Sabon’s smile disappeared, a look of hurt flashing across her face. In that hurt expression I saw a flicker of something from her past coming back to haunt her. I never found out what it was.

“We love each other, Janice,” she said—and there’s a surprise, a shock. Something unexpected brought to the surface by the clacking of keys against paper: she’s just a girl. When we met that first time, she was just a girl, without guile. I am ashamed of something and I’m not sure what. She was young. I was older. I could have crushed her then, but did not know it. {Dead. It’s all dead. It’s all gone. Senseless.}

“We love each other, Janice,” Mary said. “Besides, your brother is a historian. He teaches for now, but he’s working on new books…. And, besides, I won’t be a student forever.”

I think now of all the things I could have said, gentle or cruel, that might have led away from a marble staircase, a raised hand, a fiery red mark on her cheek.

I sat down behind my desk. “You know he’s sick, don’t you?”

“Sick?” she said. “The skin disease? The fungus? But it disappears. It doesn’t stay long. It isn’t getting worse. It doesn’t bother me.”

But I could tell it did bother her.

“Did he tell you how he got the disease?” I asked.

“Yes. He’s had it since he was a boy, when he went exploring. You know—BDD. It comes and goes. He’s very brave about it.”

Never mind the magnitude of Duncan’s lie; it was the BDD that caught me. All the breath left my body, replaced by an ache. Before Dad Died was something between Duncan, my mother, and me. {And yet here you are, sharing it in a manuscript that might be read by any old drunk off the street.}

“Are you all right?” she asked.

There must have been a pause.
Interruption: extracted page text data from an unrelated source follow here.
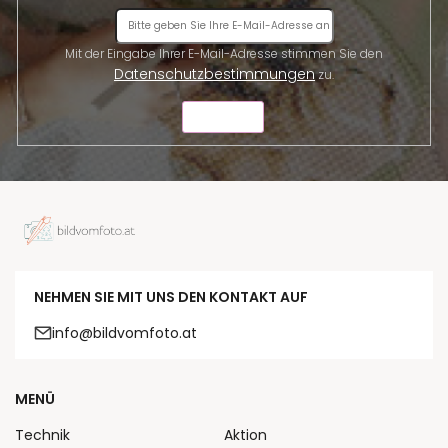
Mit der Eingabe Ihrer E-Mail-Adresse stimmen Sie den
Datenschutzbestimmungen
zu.
SENDEN
NEHMEN SIE MIT UNS DEN KONTAKT AUF
info@bildvomfoto.at
MENÜ
Technik
Aktion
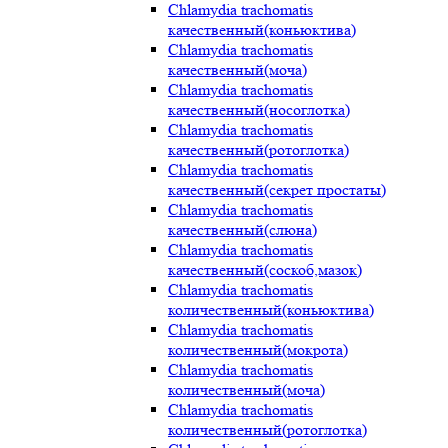
Chlamydia trachomatis
качественный(коньюктива)
Chlamydia trachomatis
качественный(моча)
Chlamydia trachomatis
качественный(носоглотка)
Chlamydia trachomatis
качественный(ротоглотка)
Chlamydia trachomatis
качественный(секрет простаты)
Chlamydia trachomatis
качественный(слюна)
Chlamydia trachomatis
качественный(соскоб,мазок)
Chlamydia trachomatis
количественный(коньюктива)
Chlamydia trachomatis
количественный(мокрота)
Chlamydia trachomatis
количественный(моча)
Chlamydia trachomatis
количественный(ротоглотка)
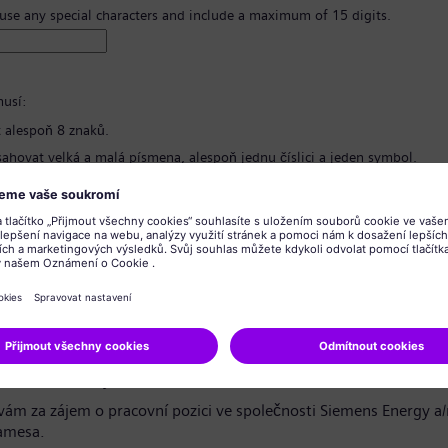
 use any special characters and include a maximum of 15 digits.
usí:
 alespoň 8 znaků.
ahovat velká a malá písmena, alespoň jednu číslici a jeden symbol.
bsahovat žádné osobní informace.
bsahovat běžně používané výrazy.
hesla
*
o ochraně osobních údajů
azečko / vážený uchazeči,
ám za zájem o pracovní pozici ve společnosti Siemens Energy a
amesa.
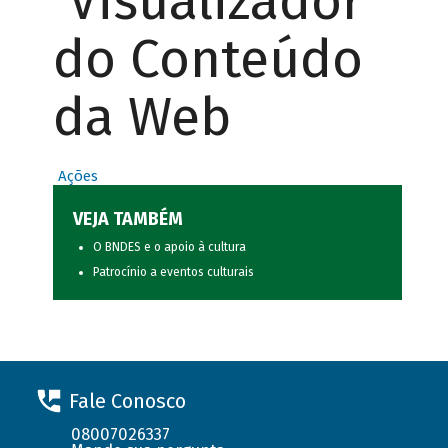
Visualizador
do Conteúdo
da Web
Ações
VEJA TAMBÉM
O BNDES e o apoio à cultura
Patrocínio a eventos culturais
Fale Conosco
08007026337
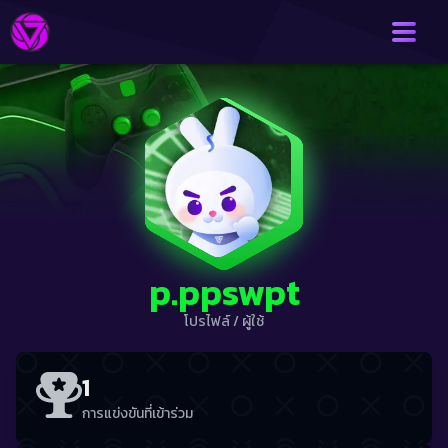
p.ppswpt
โปรไฟล์
/
ผู้ใช้
1
การแข่งขันที่เข้าร่วม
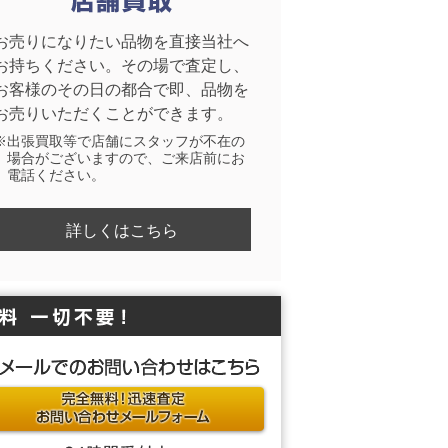
お売りになりたい品物を直接当社へ
お持ちください。その場で査定し、
お客様のその日の都合で即、品物を
お売りいただくことができます。
※出張買取等で店舗にスタッフが不在の
場合がございますので、ご来店前にお
電話ください。
詳しくはこちら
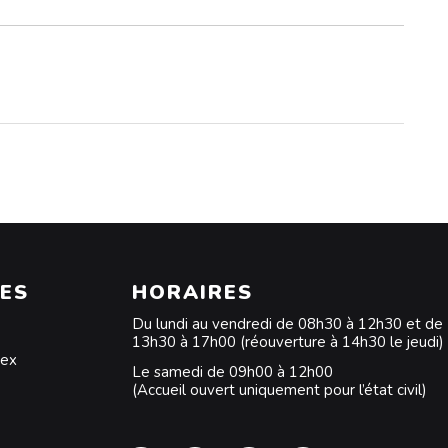
ES
HORAIRES
Du lundi au vendredi de 08h30 à 12h30 et de
13h30 à 17h00 (réouverture à 14h30 le jeudi)
dex
Le samedi de 09h00 à 12h00
(Accueil ouvert uniquement pour l’état civil)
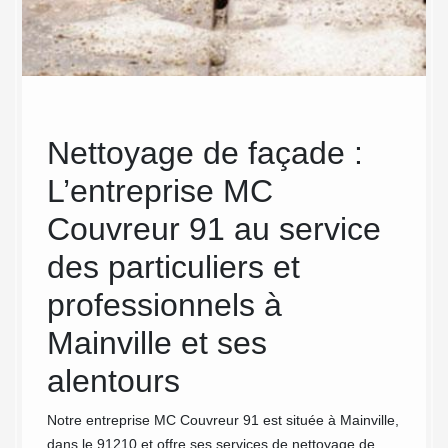
e
Nettoyage de façade :
Le
L’entreprise MC
l’é
Couvreur 91 au service
Cou
des particuliers et
fra
professionnels à
int
Mainville et ses
de 
u dans
ardin à
alentours
91
vreur
ge de
Notre entreprise MC Couvreur 91 est située à Mainville,
Votre t
icaces.
dans le 91210 et offre ses services de nettoyage de
lavage 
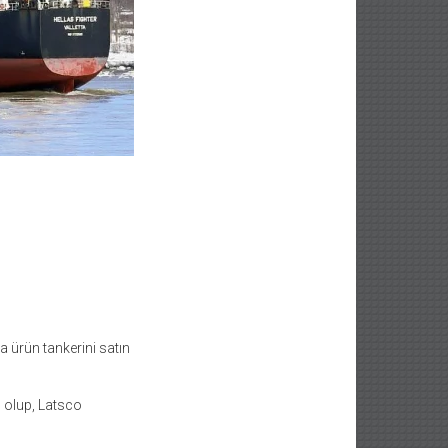
a ürün tankerini satın
” olup, Latsco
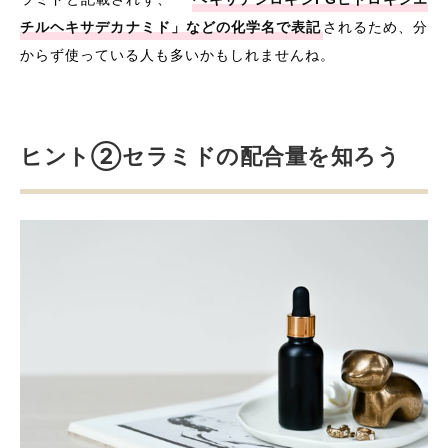
チルヘキサデカナミド」などの化学名で表記
されるため、分
からず使っている人も多いかもしれませんね。
ヒント②セラミドの配合量を知ろう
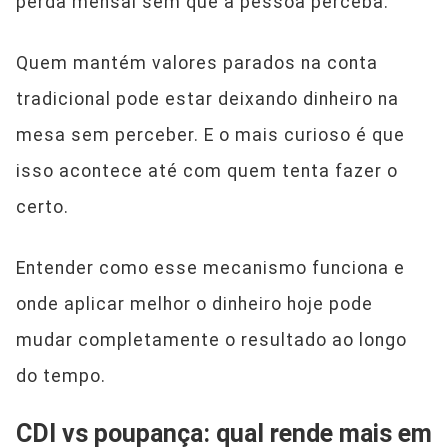
perda mensal sem que a pessoa perceba.
Quem mantém valores parados na conta
tradicional pode estar deixando dinheiro na
mesa sem perceber. E o mais curioso é que
isso acontece até com quem tenta fazer o
certo.
Entender como esse mecanismo funciona e
onde aplicar melhor o dinheiro hoje pode
mudar completamente o resultado ao longo
do tempo.
CDI vs poupança: qual rende mais em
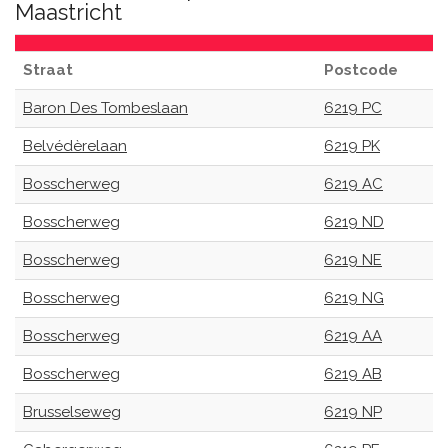
Maastricht
Straat
Postcode
Baron Des Tombeslaan
6219 PC
Belvédèrelaan
6219 PK
Bosscherweg
6219 AC
Bosscherweg
6219 ND
Bosscherweg
6219 NE
Bosscherweg
6219 NG
Bosscherweg
6219 AA
Bosscherweg
6219 AB
Brusselseweg
6219 NP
There must have been a stoppage, a shift of my attention away from her.

“I’m fine,” I said, leaning back in my chair. “As long as you know about it.”

Yes, the fungus left his skin for weeks, sometimes months, but when it returned, it was always more insidious, more draining of his energy. How could I possibly explain to her about Duncan’s obsession with the underground, especially now that he swore it no longer obsessed him?

She smiled, as if forgiving me for something. The simplicity of that smile charmed me for only a moment. Simplicity, where no simplicity should exist. She would always be complex, complicated, devious, in my mind.

“I want to buy a painting,” she said.

I had a feeling this was her last-ditch effort to make nice. She would buy my friendship.

“A painting,” I echoed as if I were a carpenter, a butcher, a priest, anything but a gallery owner.

“Yes,” she said. “What do you recommend?”

This was a good question. I wanted to recommend that she never see Duncan again. That she leave Duncan alone before she hurt him irrevocably. That she never return to my gallery because…because…Did I say these things? No. I did not. I held my tongue and pointed out the most expensive items in my gallery: the two squid sketches by Lake called, perversely, “Gill” and “Fin.”